Limitations & Future Work¶
- Dataset Scale: 26K images is relatively small by deep learning standards, which may limit the learning of complex intention reasoning.
- GPT-4 Dependence: Intention generation and verification rely on GPT-4, introducing bias and cost.
- Single Modality Input: Only covers static images, whereas real-world egocentric scenes are naturally video streams.
- Unexplored Multi-turn Interactions: A real-world AI assistant might require dialogues with the user to clarify intentions.
- Discrepancy between MiniGPTv2 and Qwen-VL: RoG shows weaker gains on Qwen-VL, potentially due to its inferior instruction-following capability.
Related Work & Insights¶
- Difference from IntentionVG: The first-person images in IntentionVG have a fixed perspective aligned with the objects, whereas EgoIntention utilizes real-world egocentric video frames from Ego4D (featuring motion blur, small objects, and distortions).

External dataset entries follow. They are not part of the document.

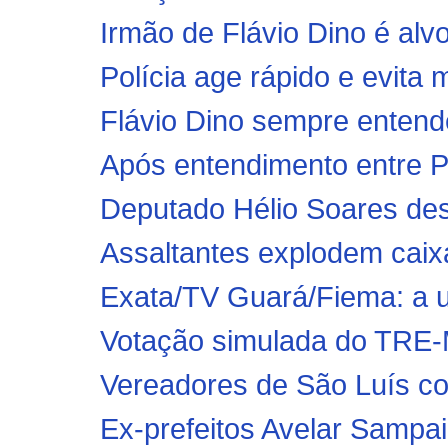
Irmão de Flávio Dino é alv
Polícia age rápido e evita
Flávio Dino sempre entende
Após entendimento entre 
Deputado Hélio Soares desi
Assaltantes explodem caixa
Exata/TV Guará/Fiema: a um
Votação simulada do TRE-M
Vereadores de São Luís co
Ex-prefeitos Avelar Sampa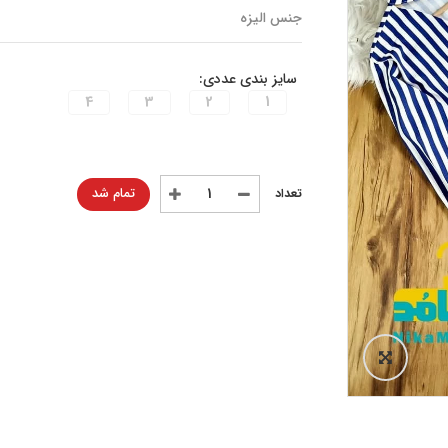
جنس الیزه
سایز بندی عددی:
4
3
2
1
تمام شد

- Difference from COCO-Tasks: COCO-Tasks uses phrase-level queries, whereas EgoIntention employs free-form natural language and multi-intent annotations.
- Insights: The "reason-then-act" paradigm of RoG can be generalized to other visual tasks requiring implicit reasoning (e.g., understanding "find a safe place to park" in navigation).
Rating ⭐⭐⭐⭐¶
Novelty: ⭐⭐⭐⭐⭐ — New task + new dataset + new method, establishing a highly complete framework.
Value: ⭐⭐⭐⭐ — Directly addresses wearable AI assistant scenarios.
Experimental Thoroughness: ⭐⭐⭐⭐ — Full coverage with zero-shot, fine-tuning, and ablation; evaluated on 6 models across 8 datasets.
Writing Quality: ⭐⭐⭐⭐ — Vivid scenario introduction and clear methodological motivation.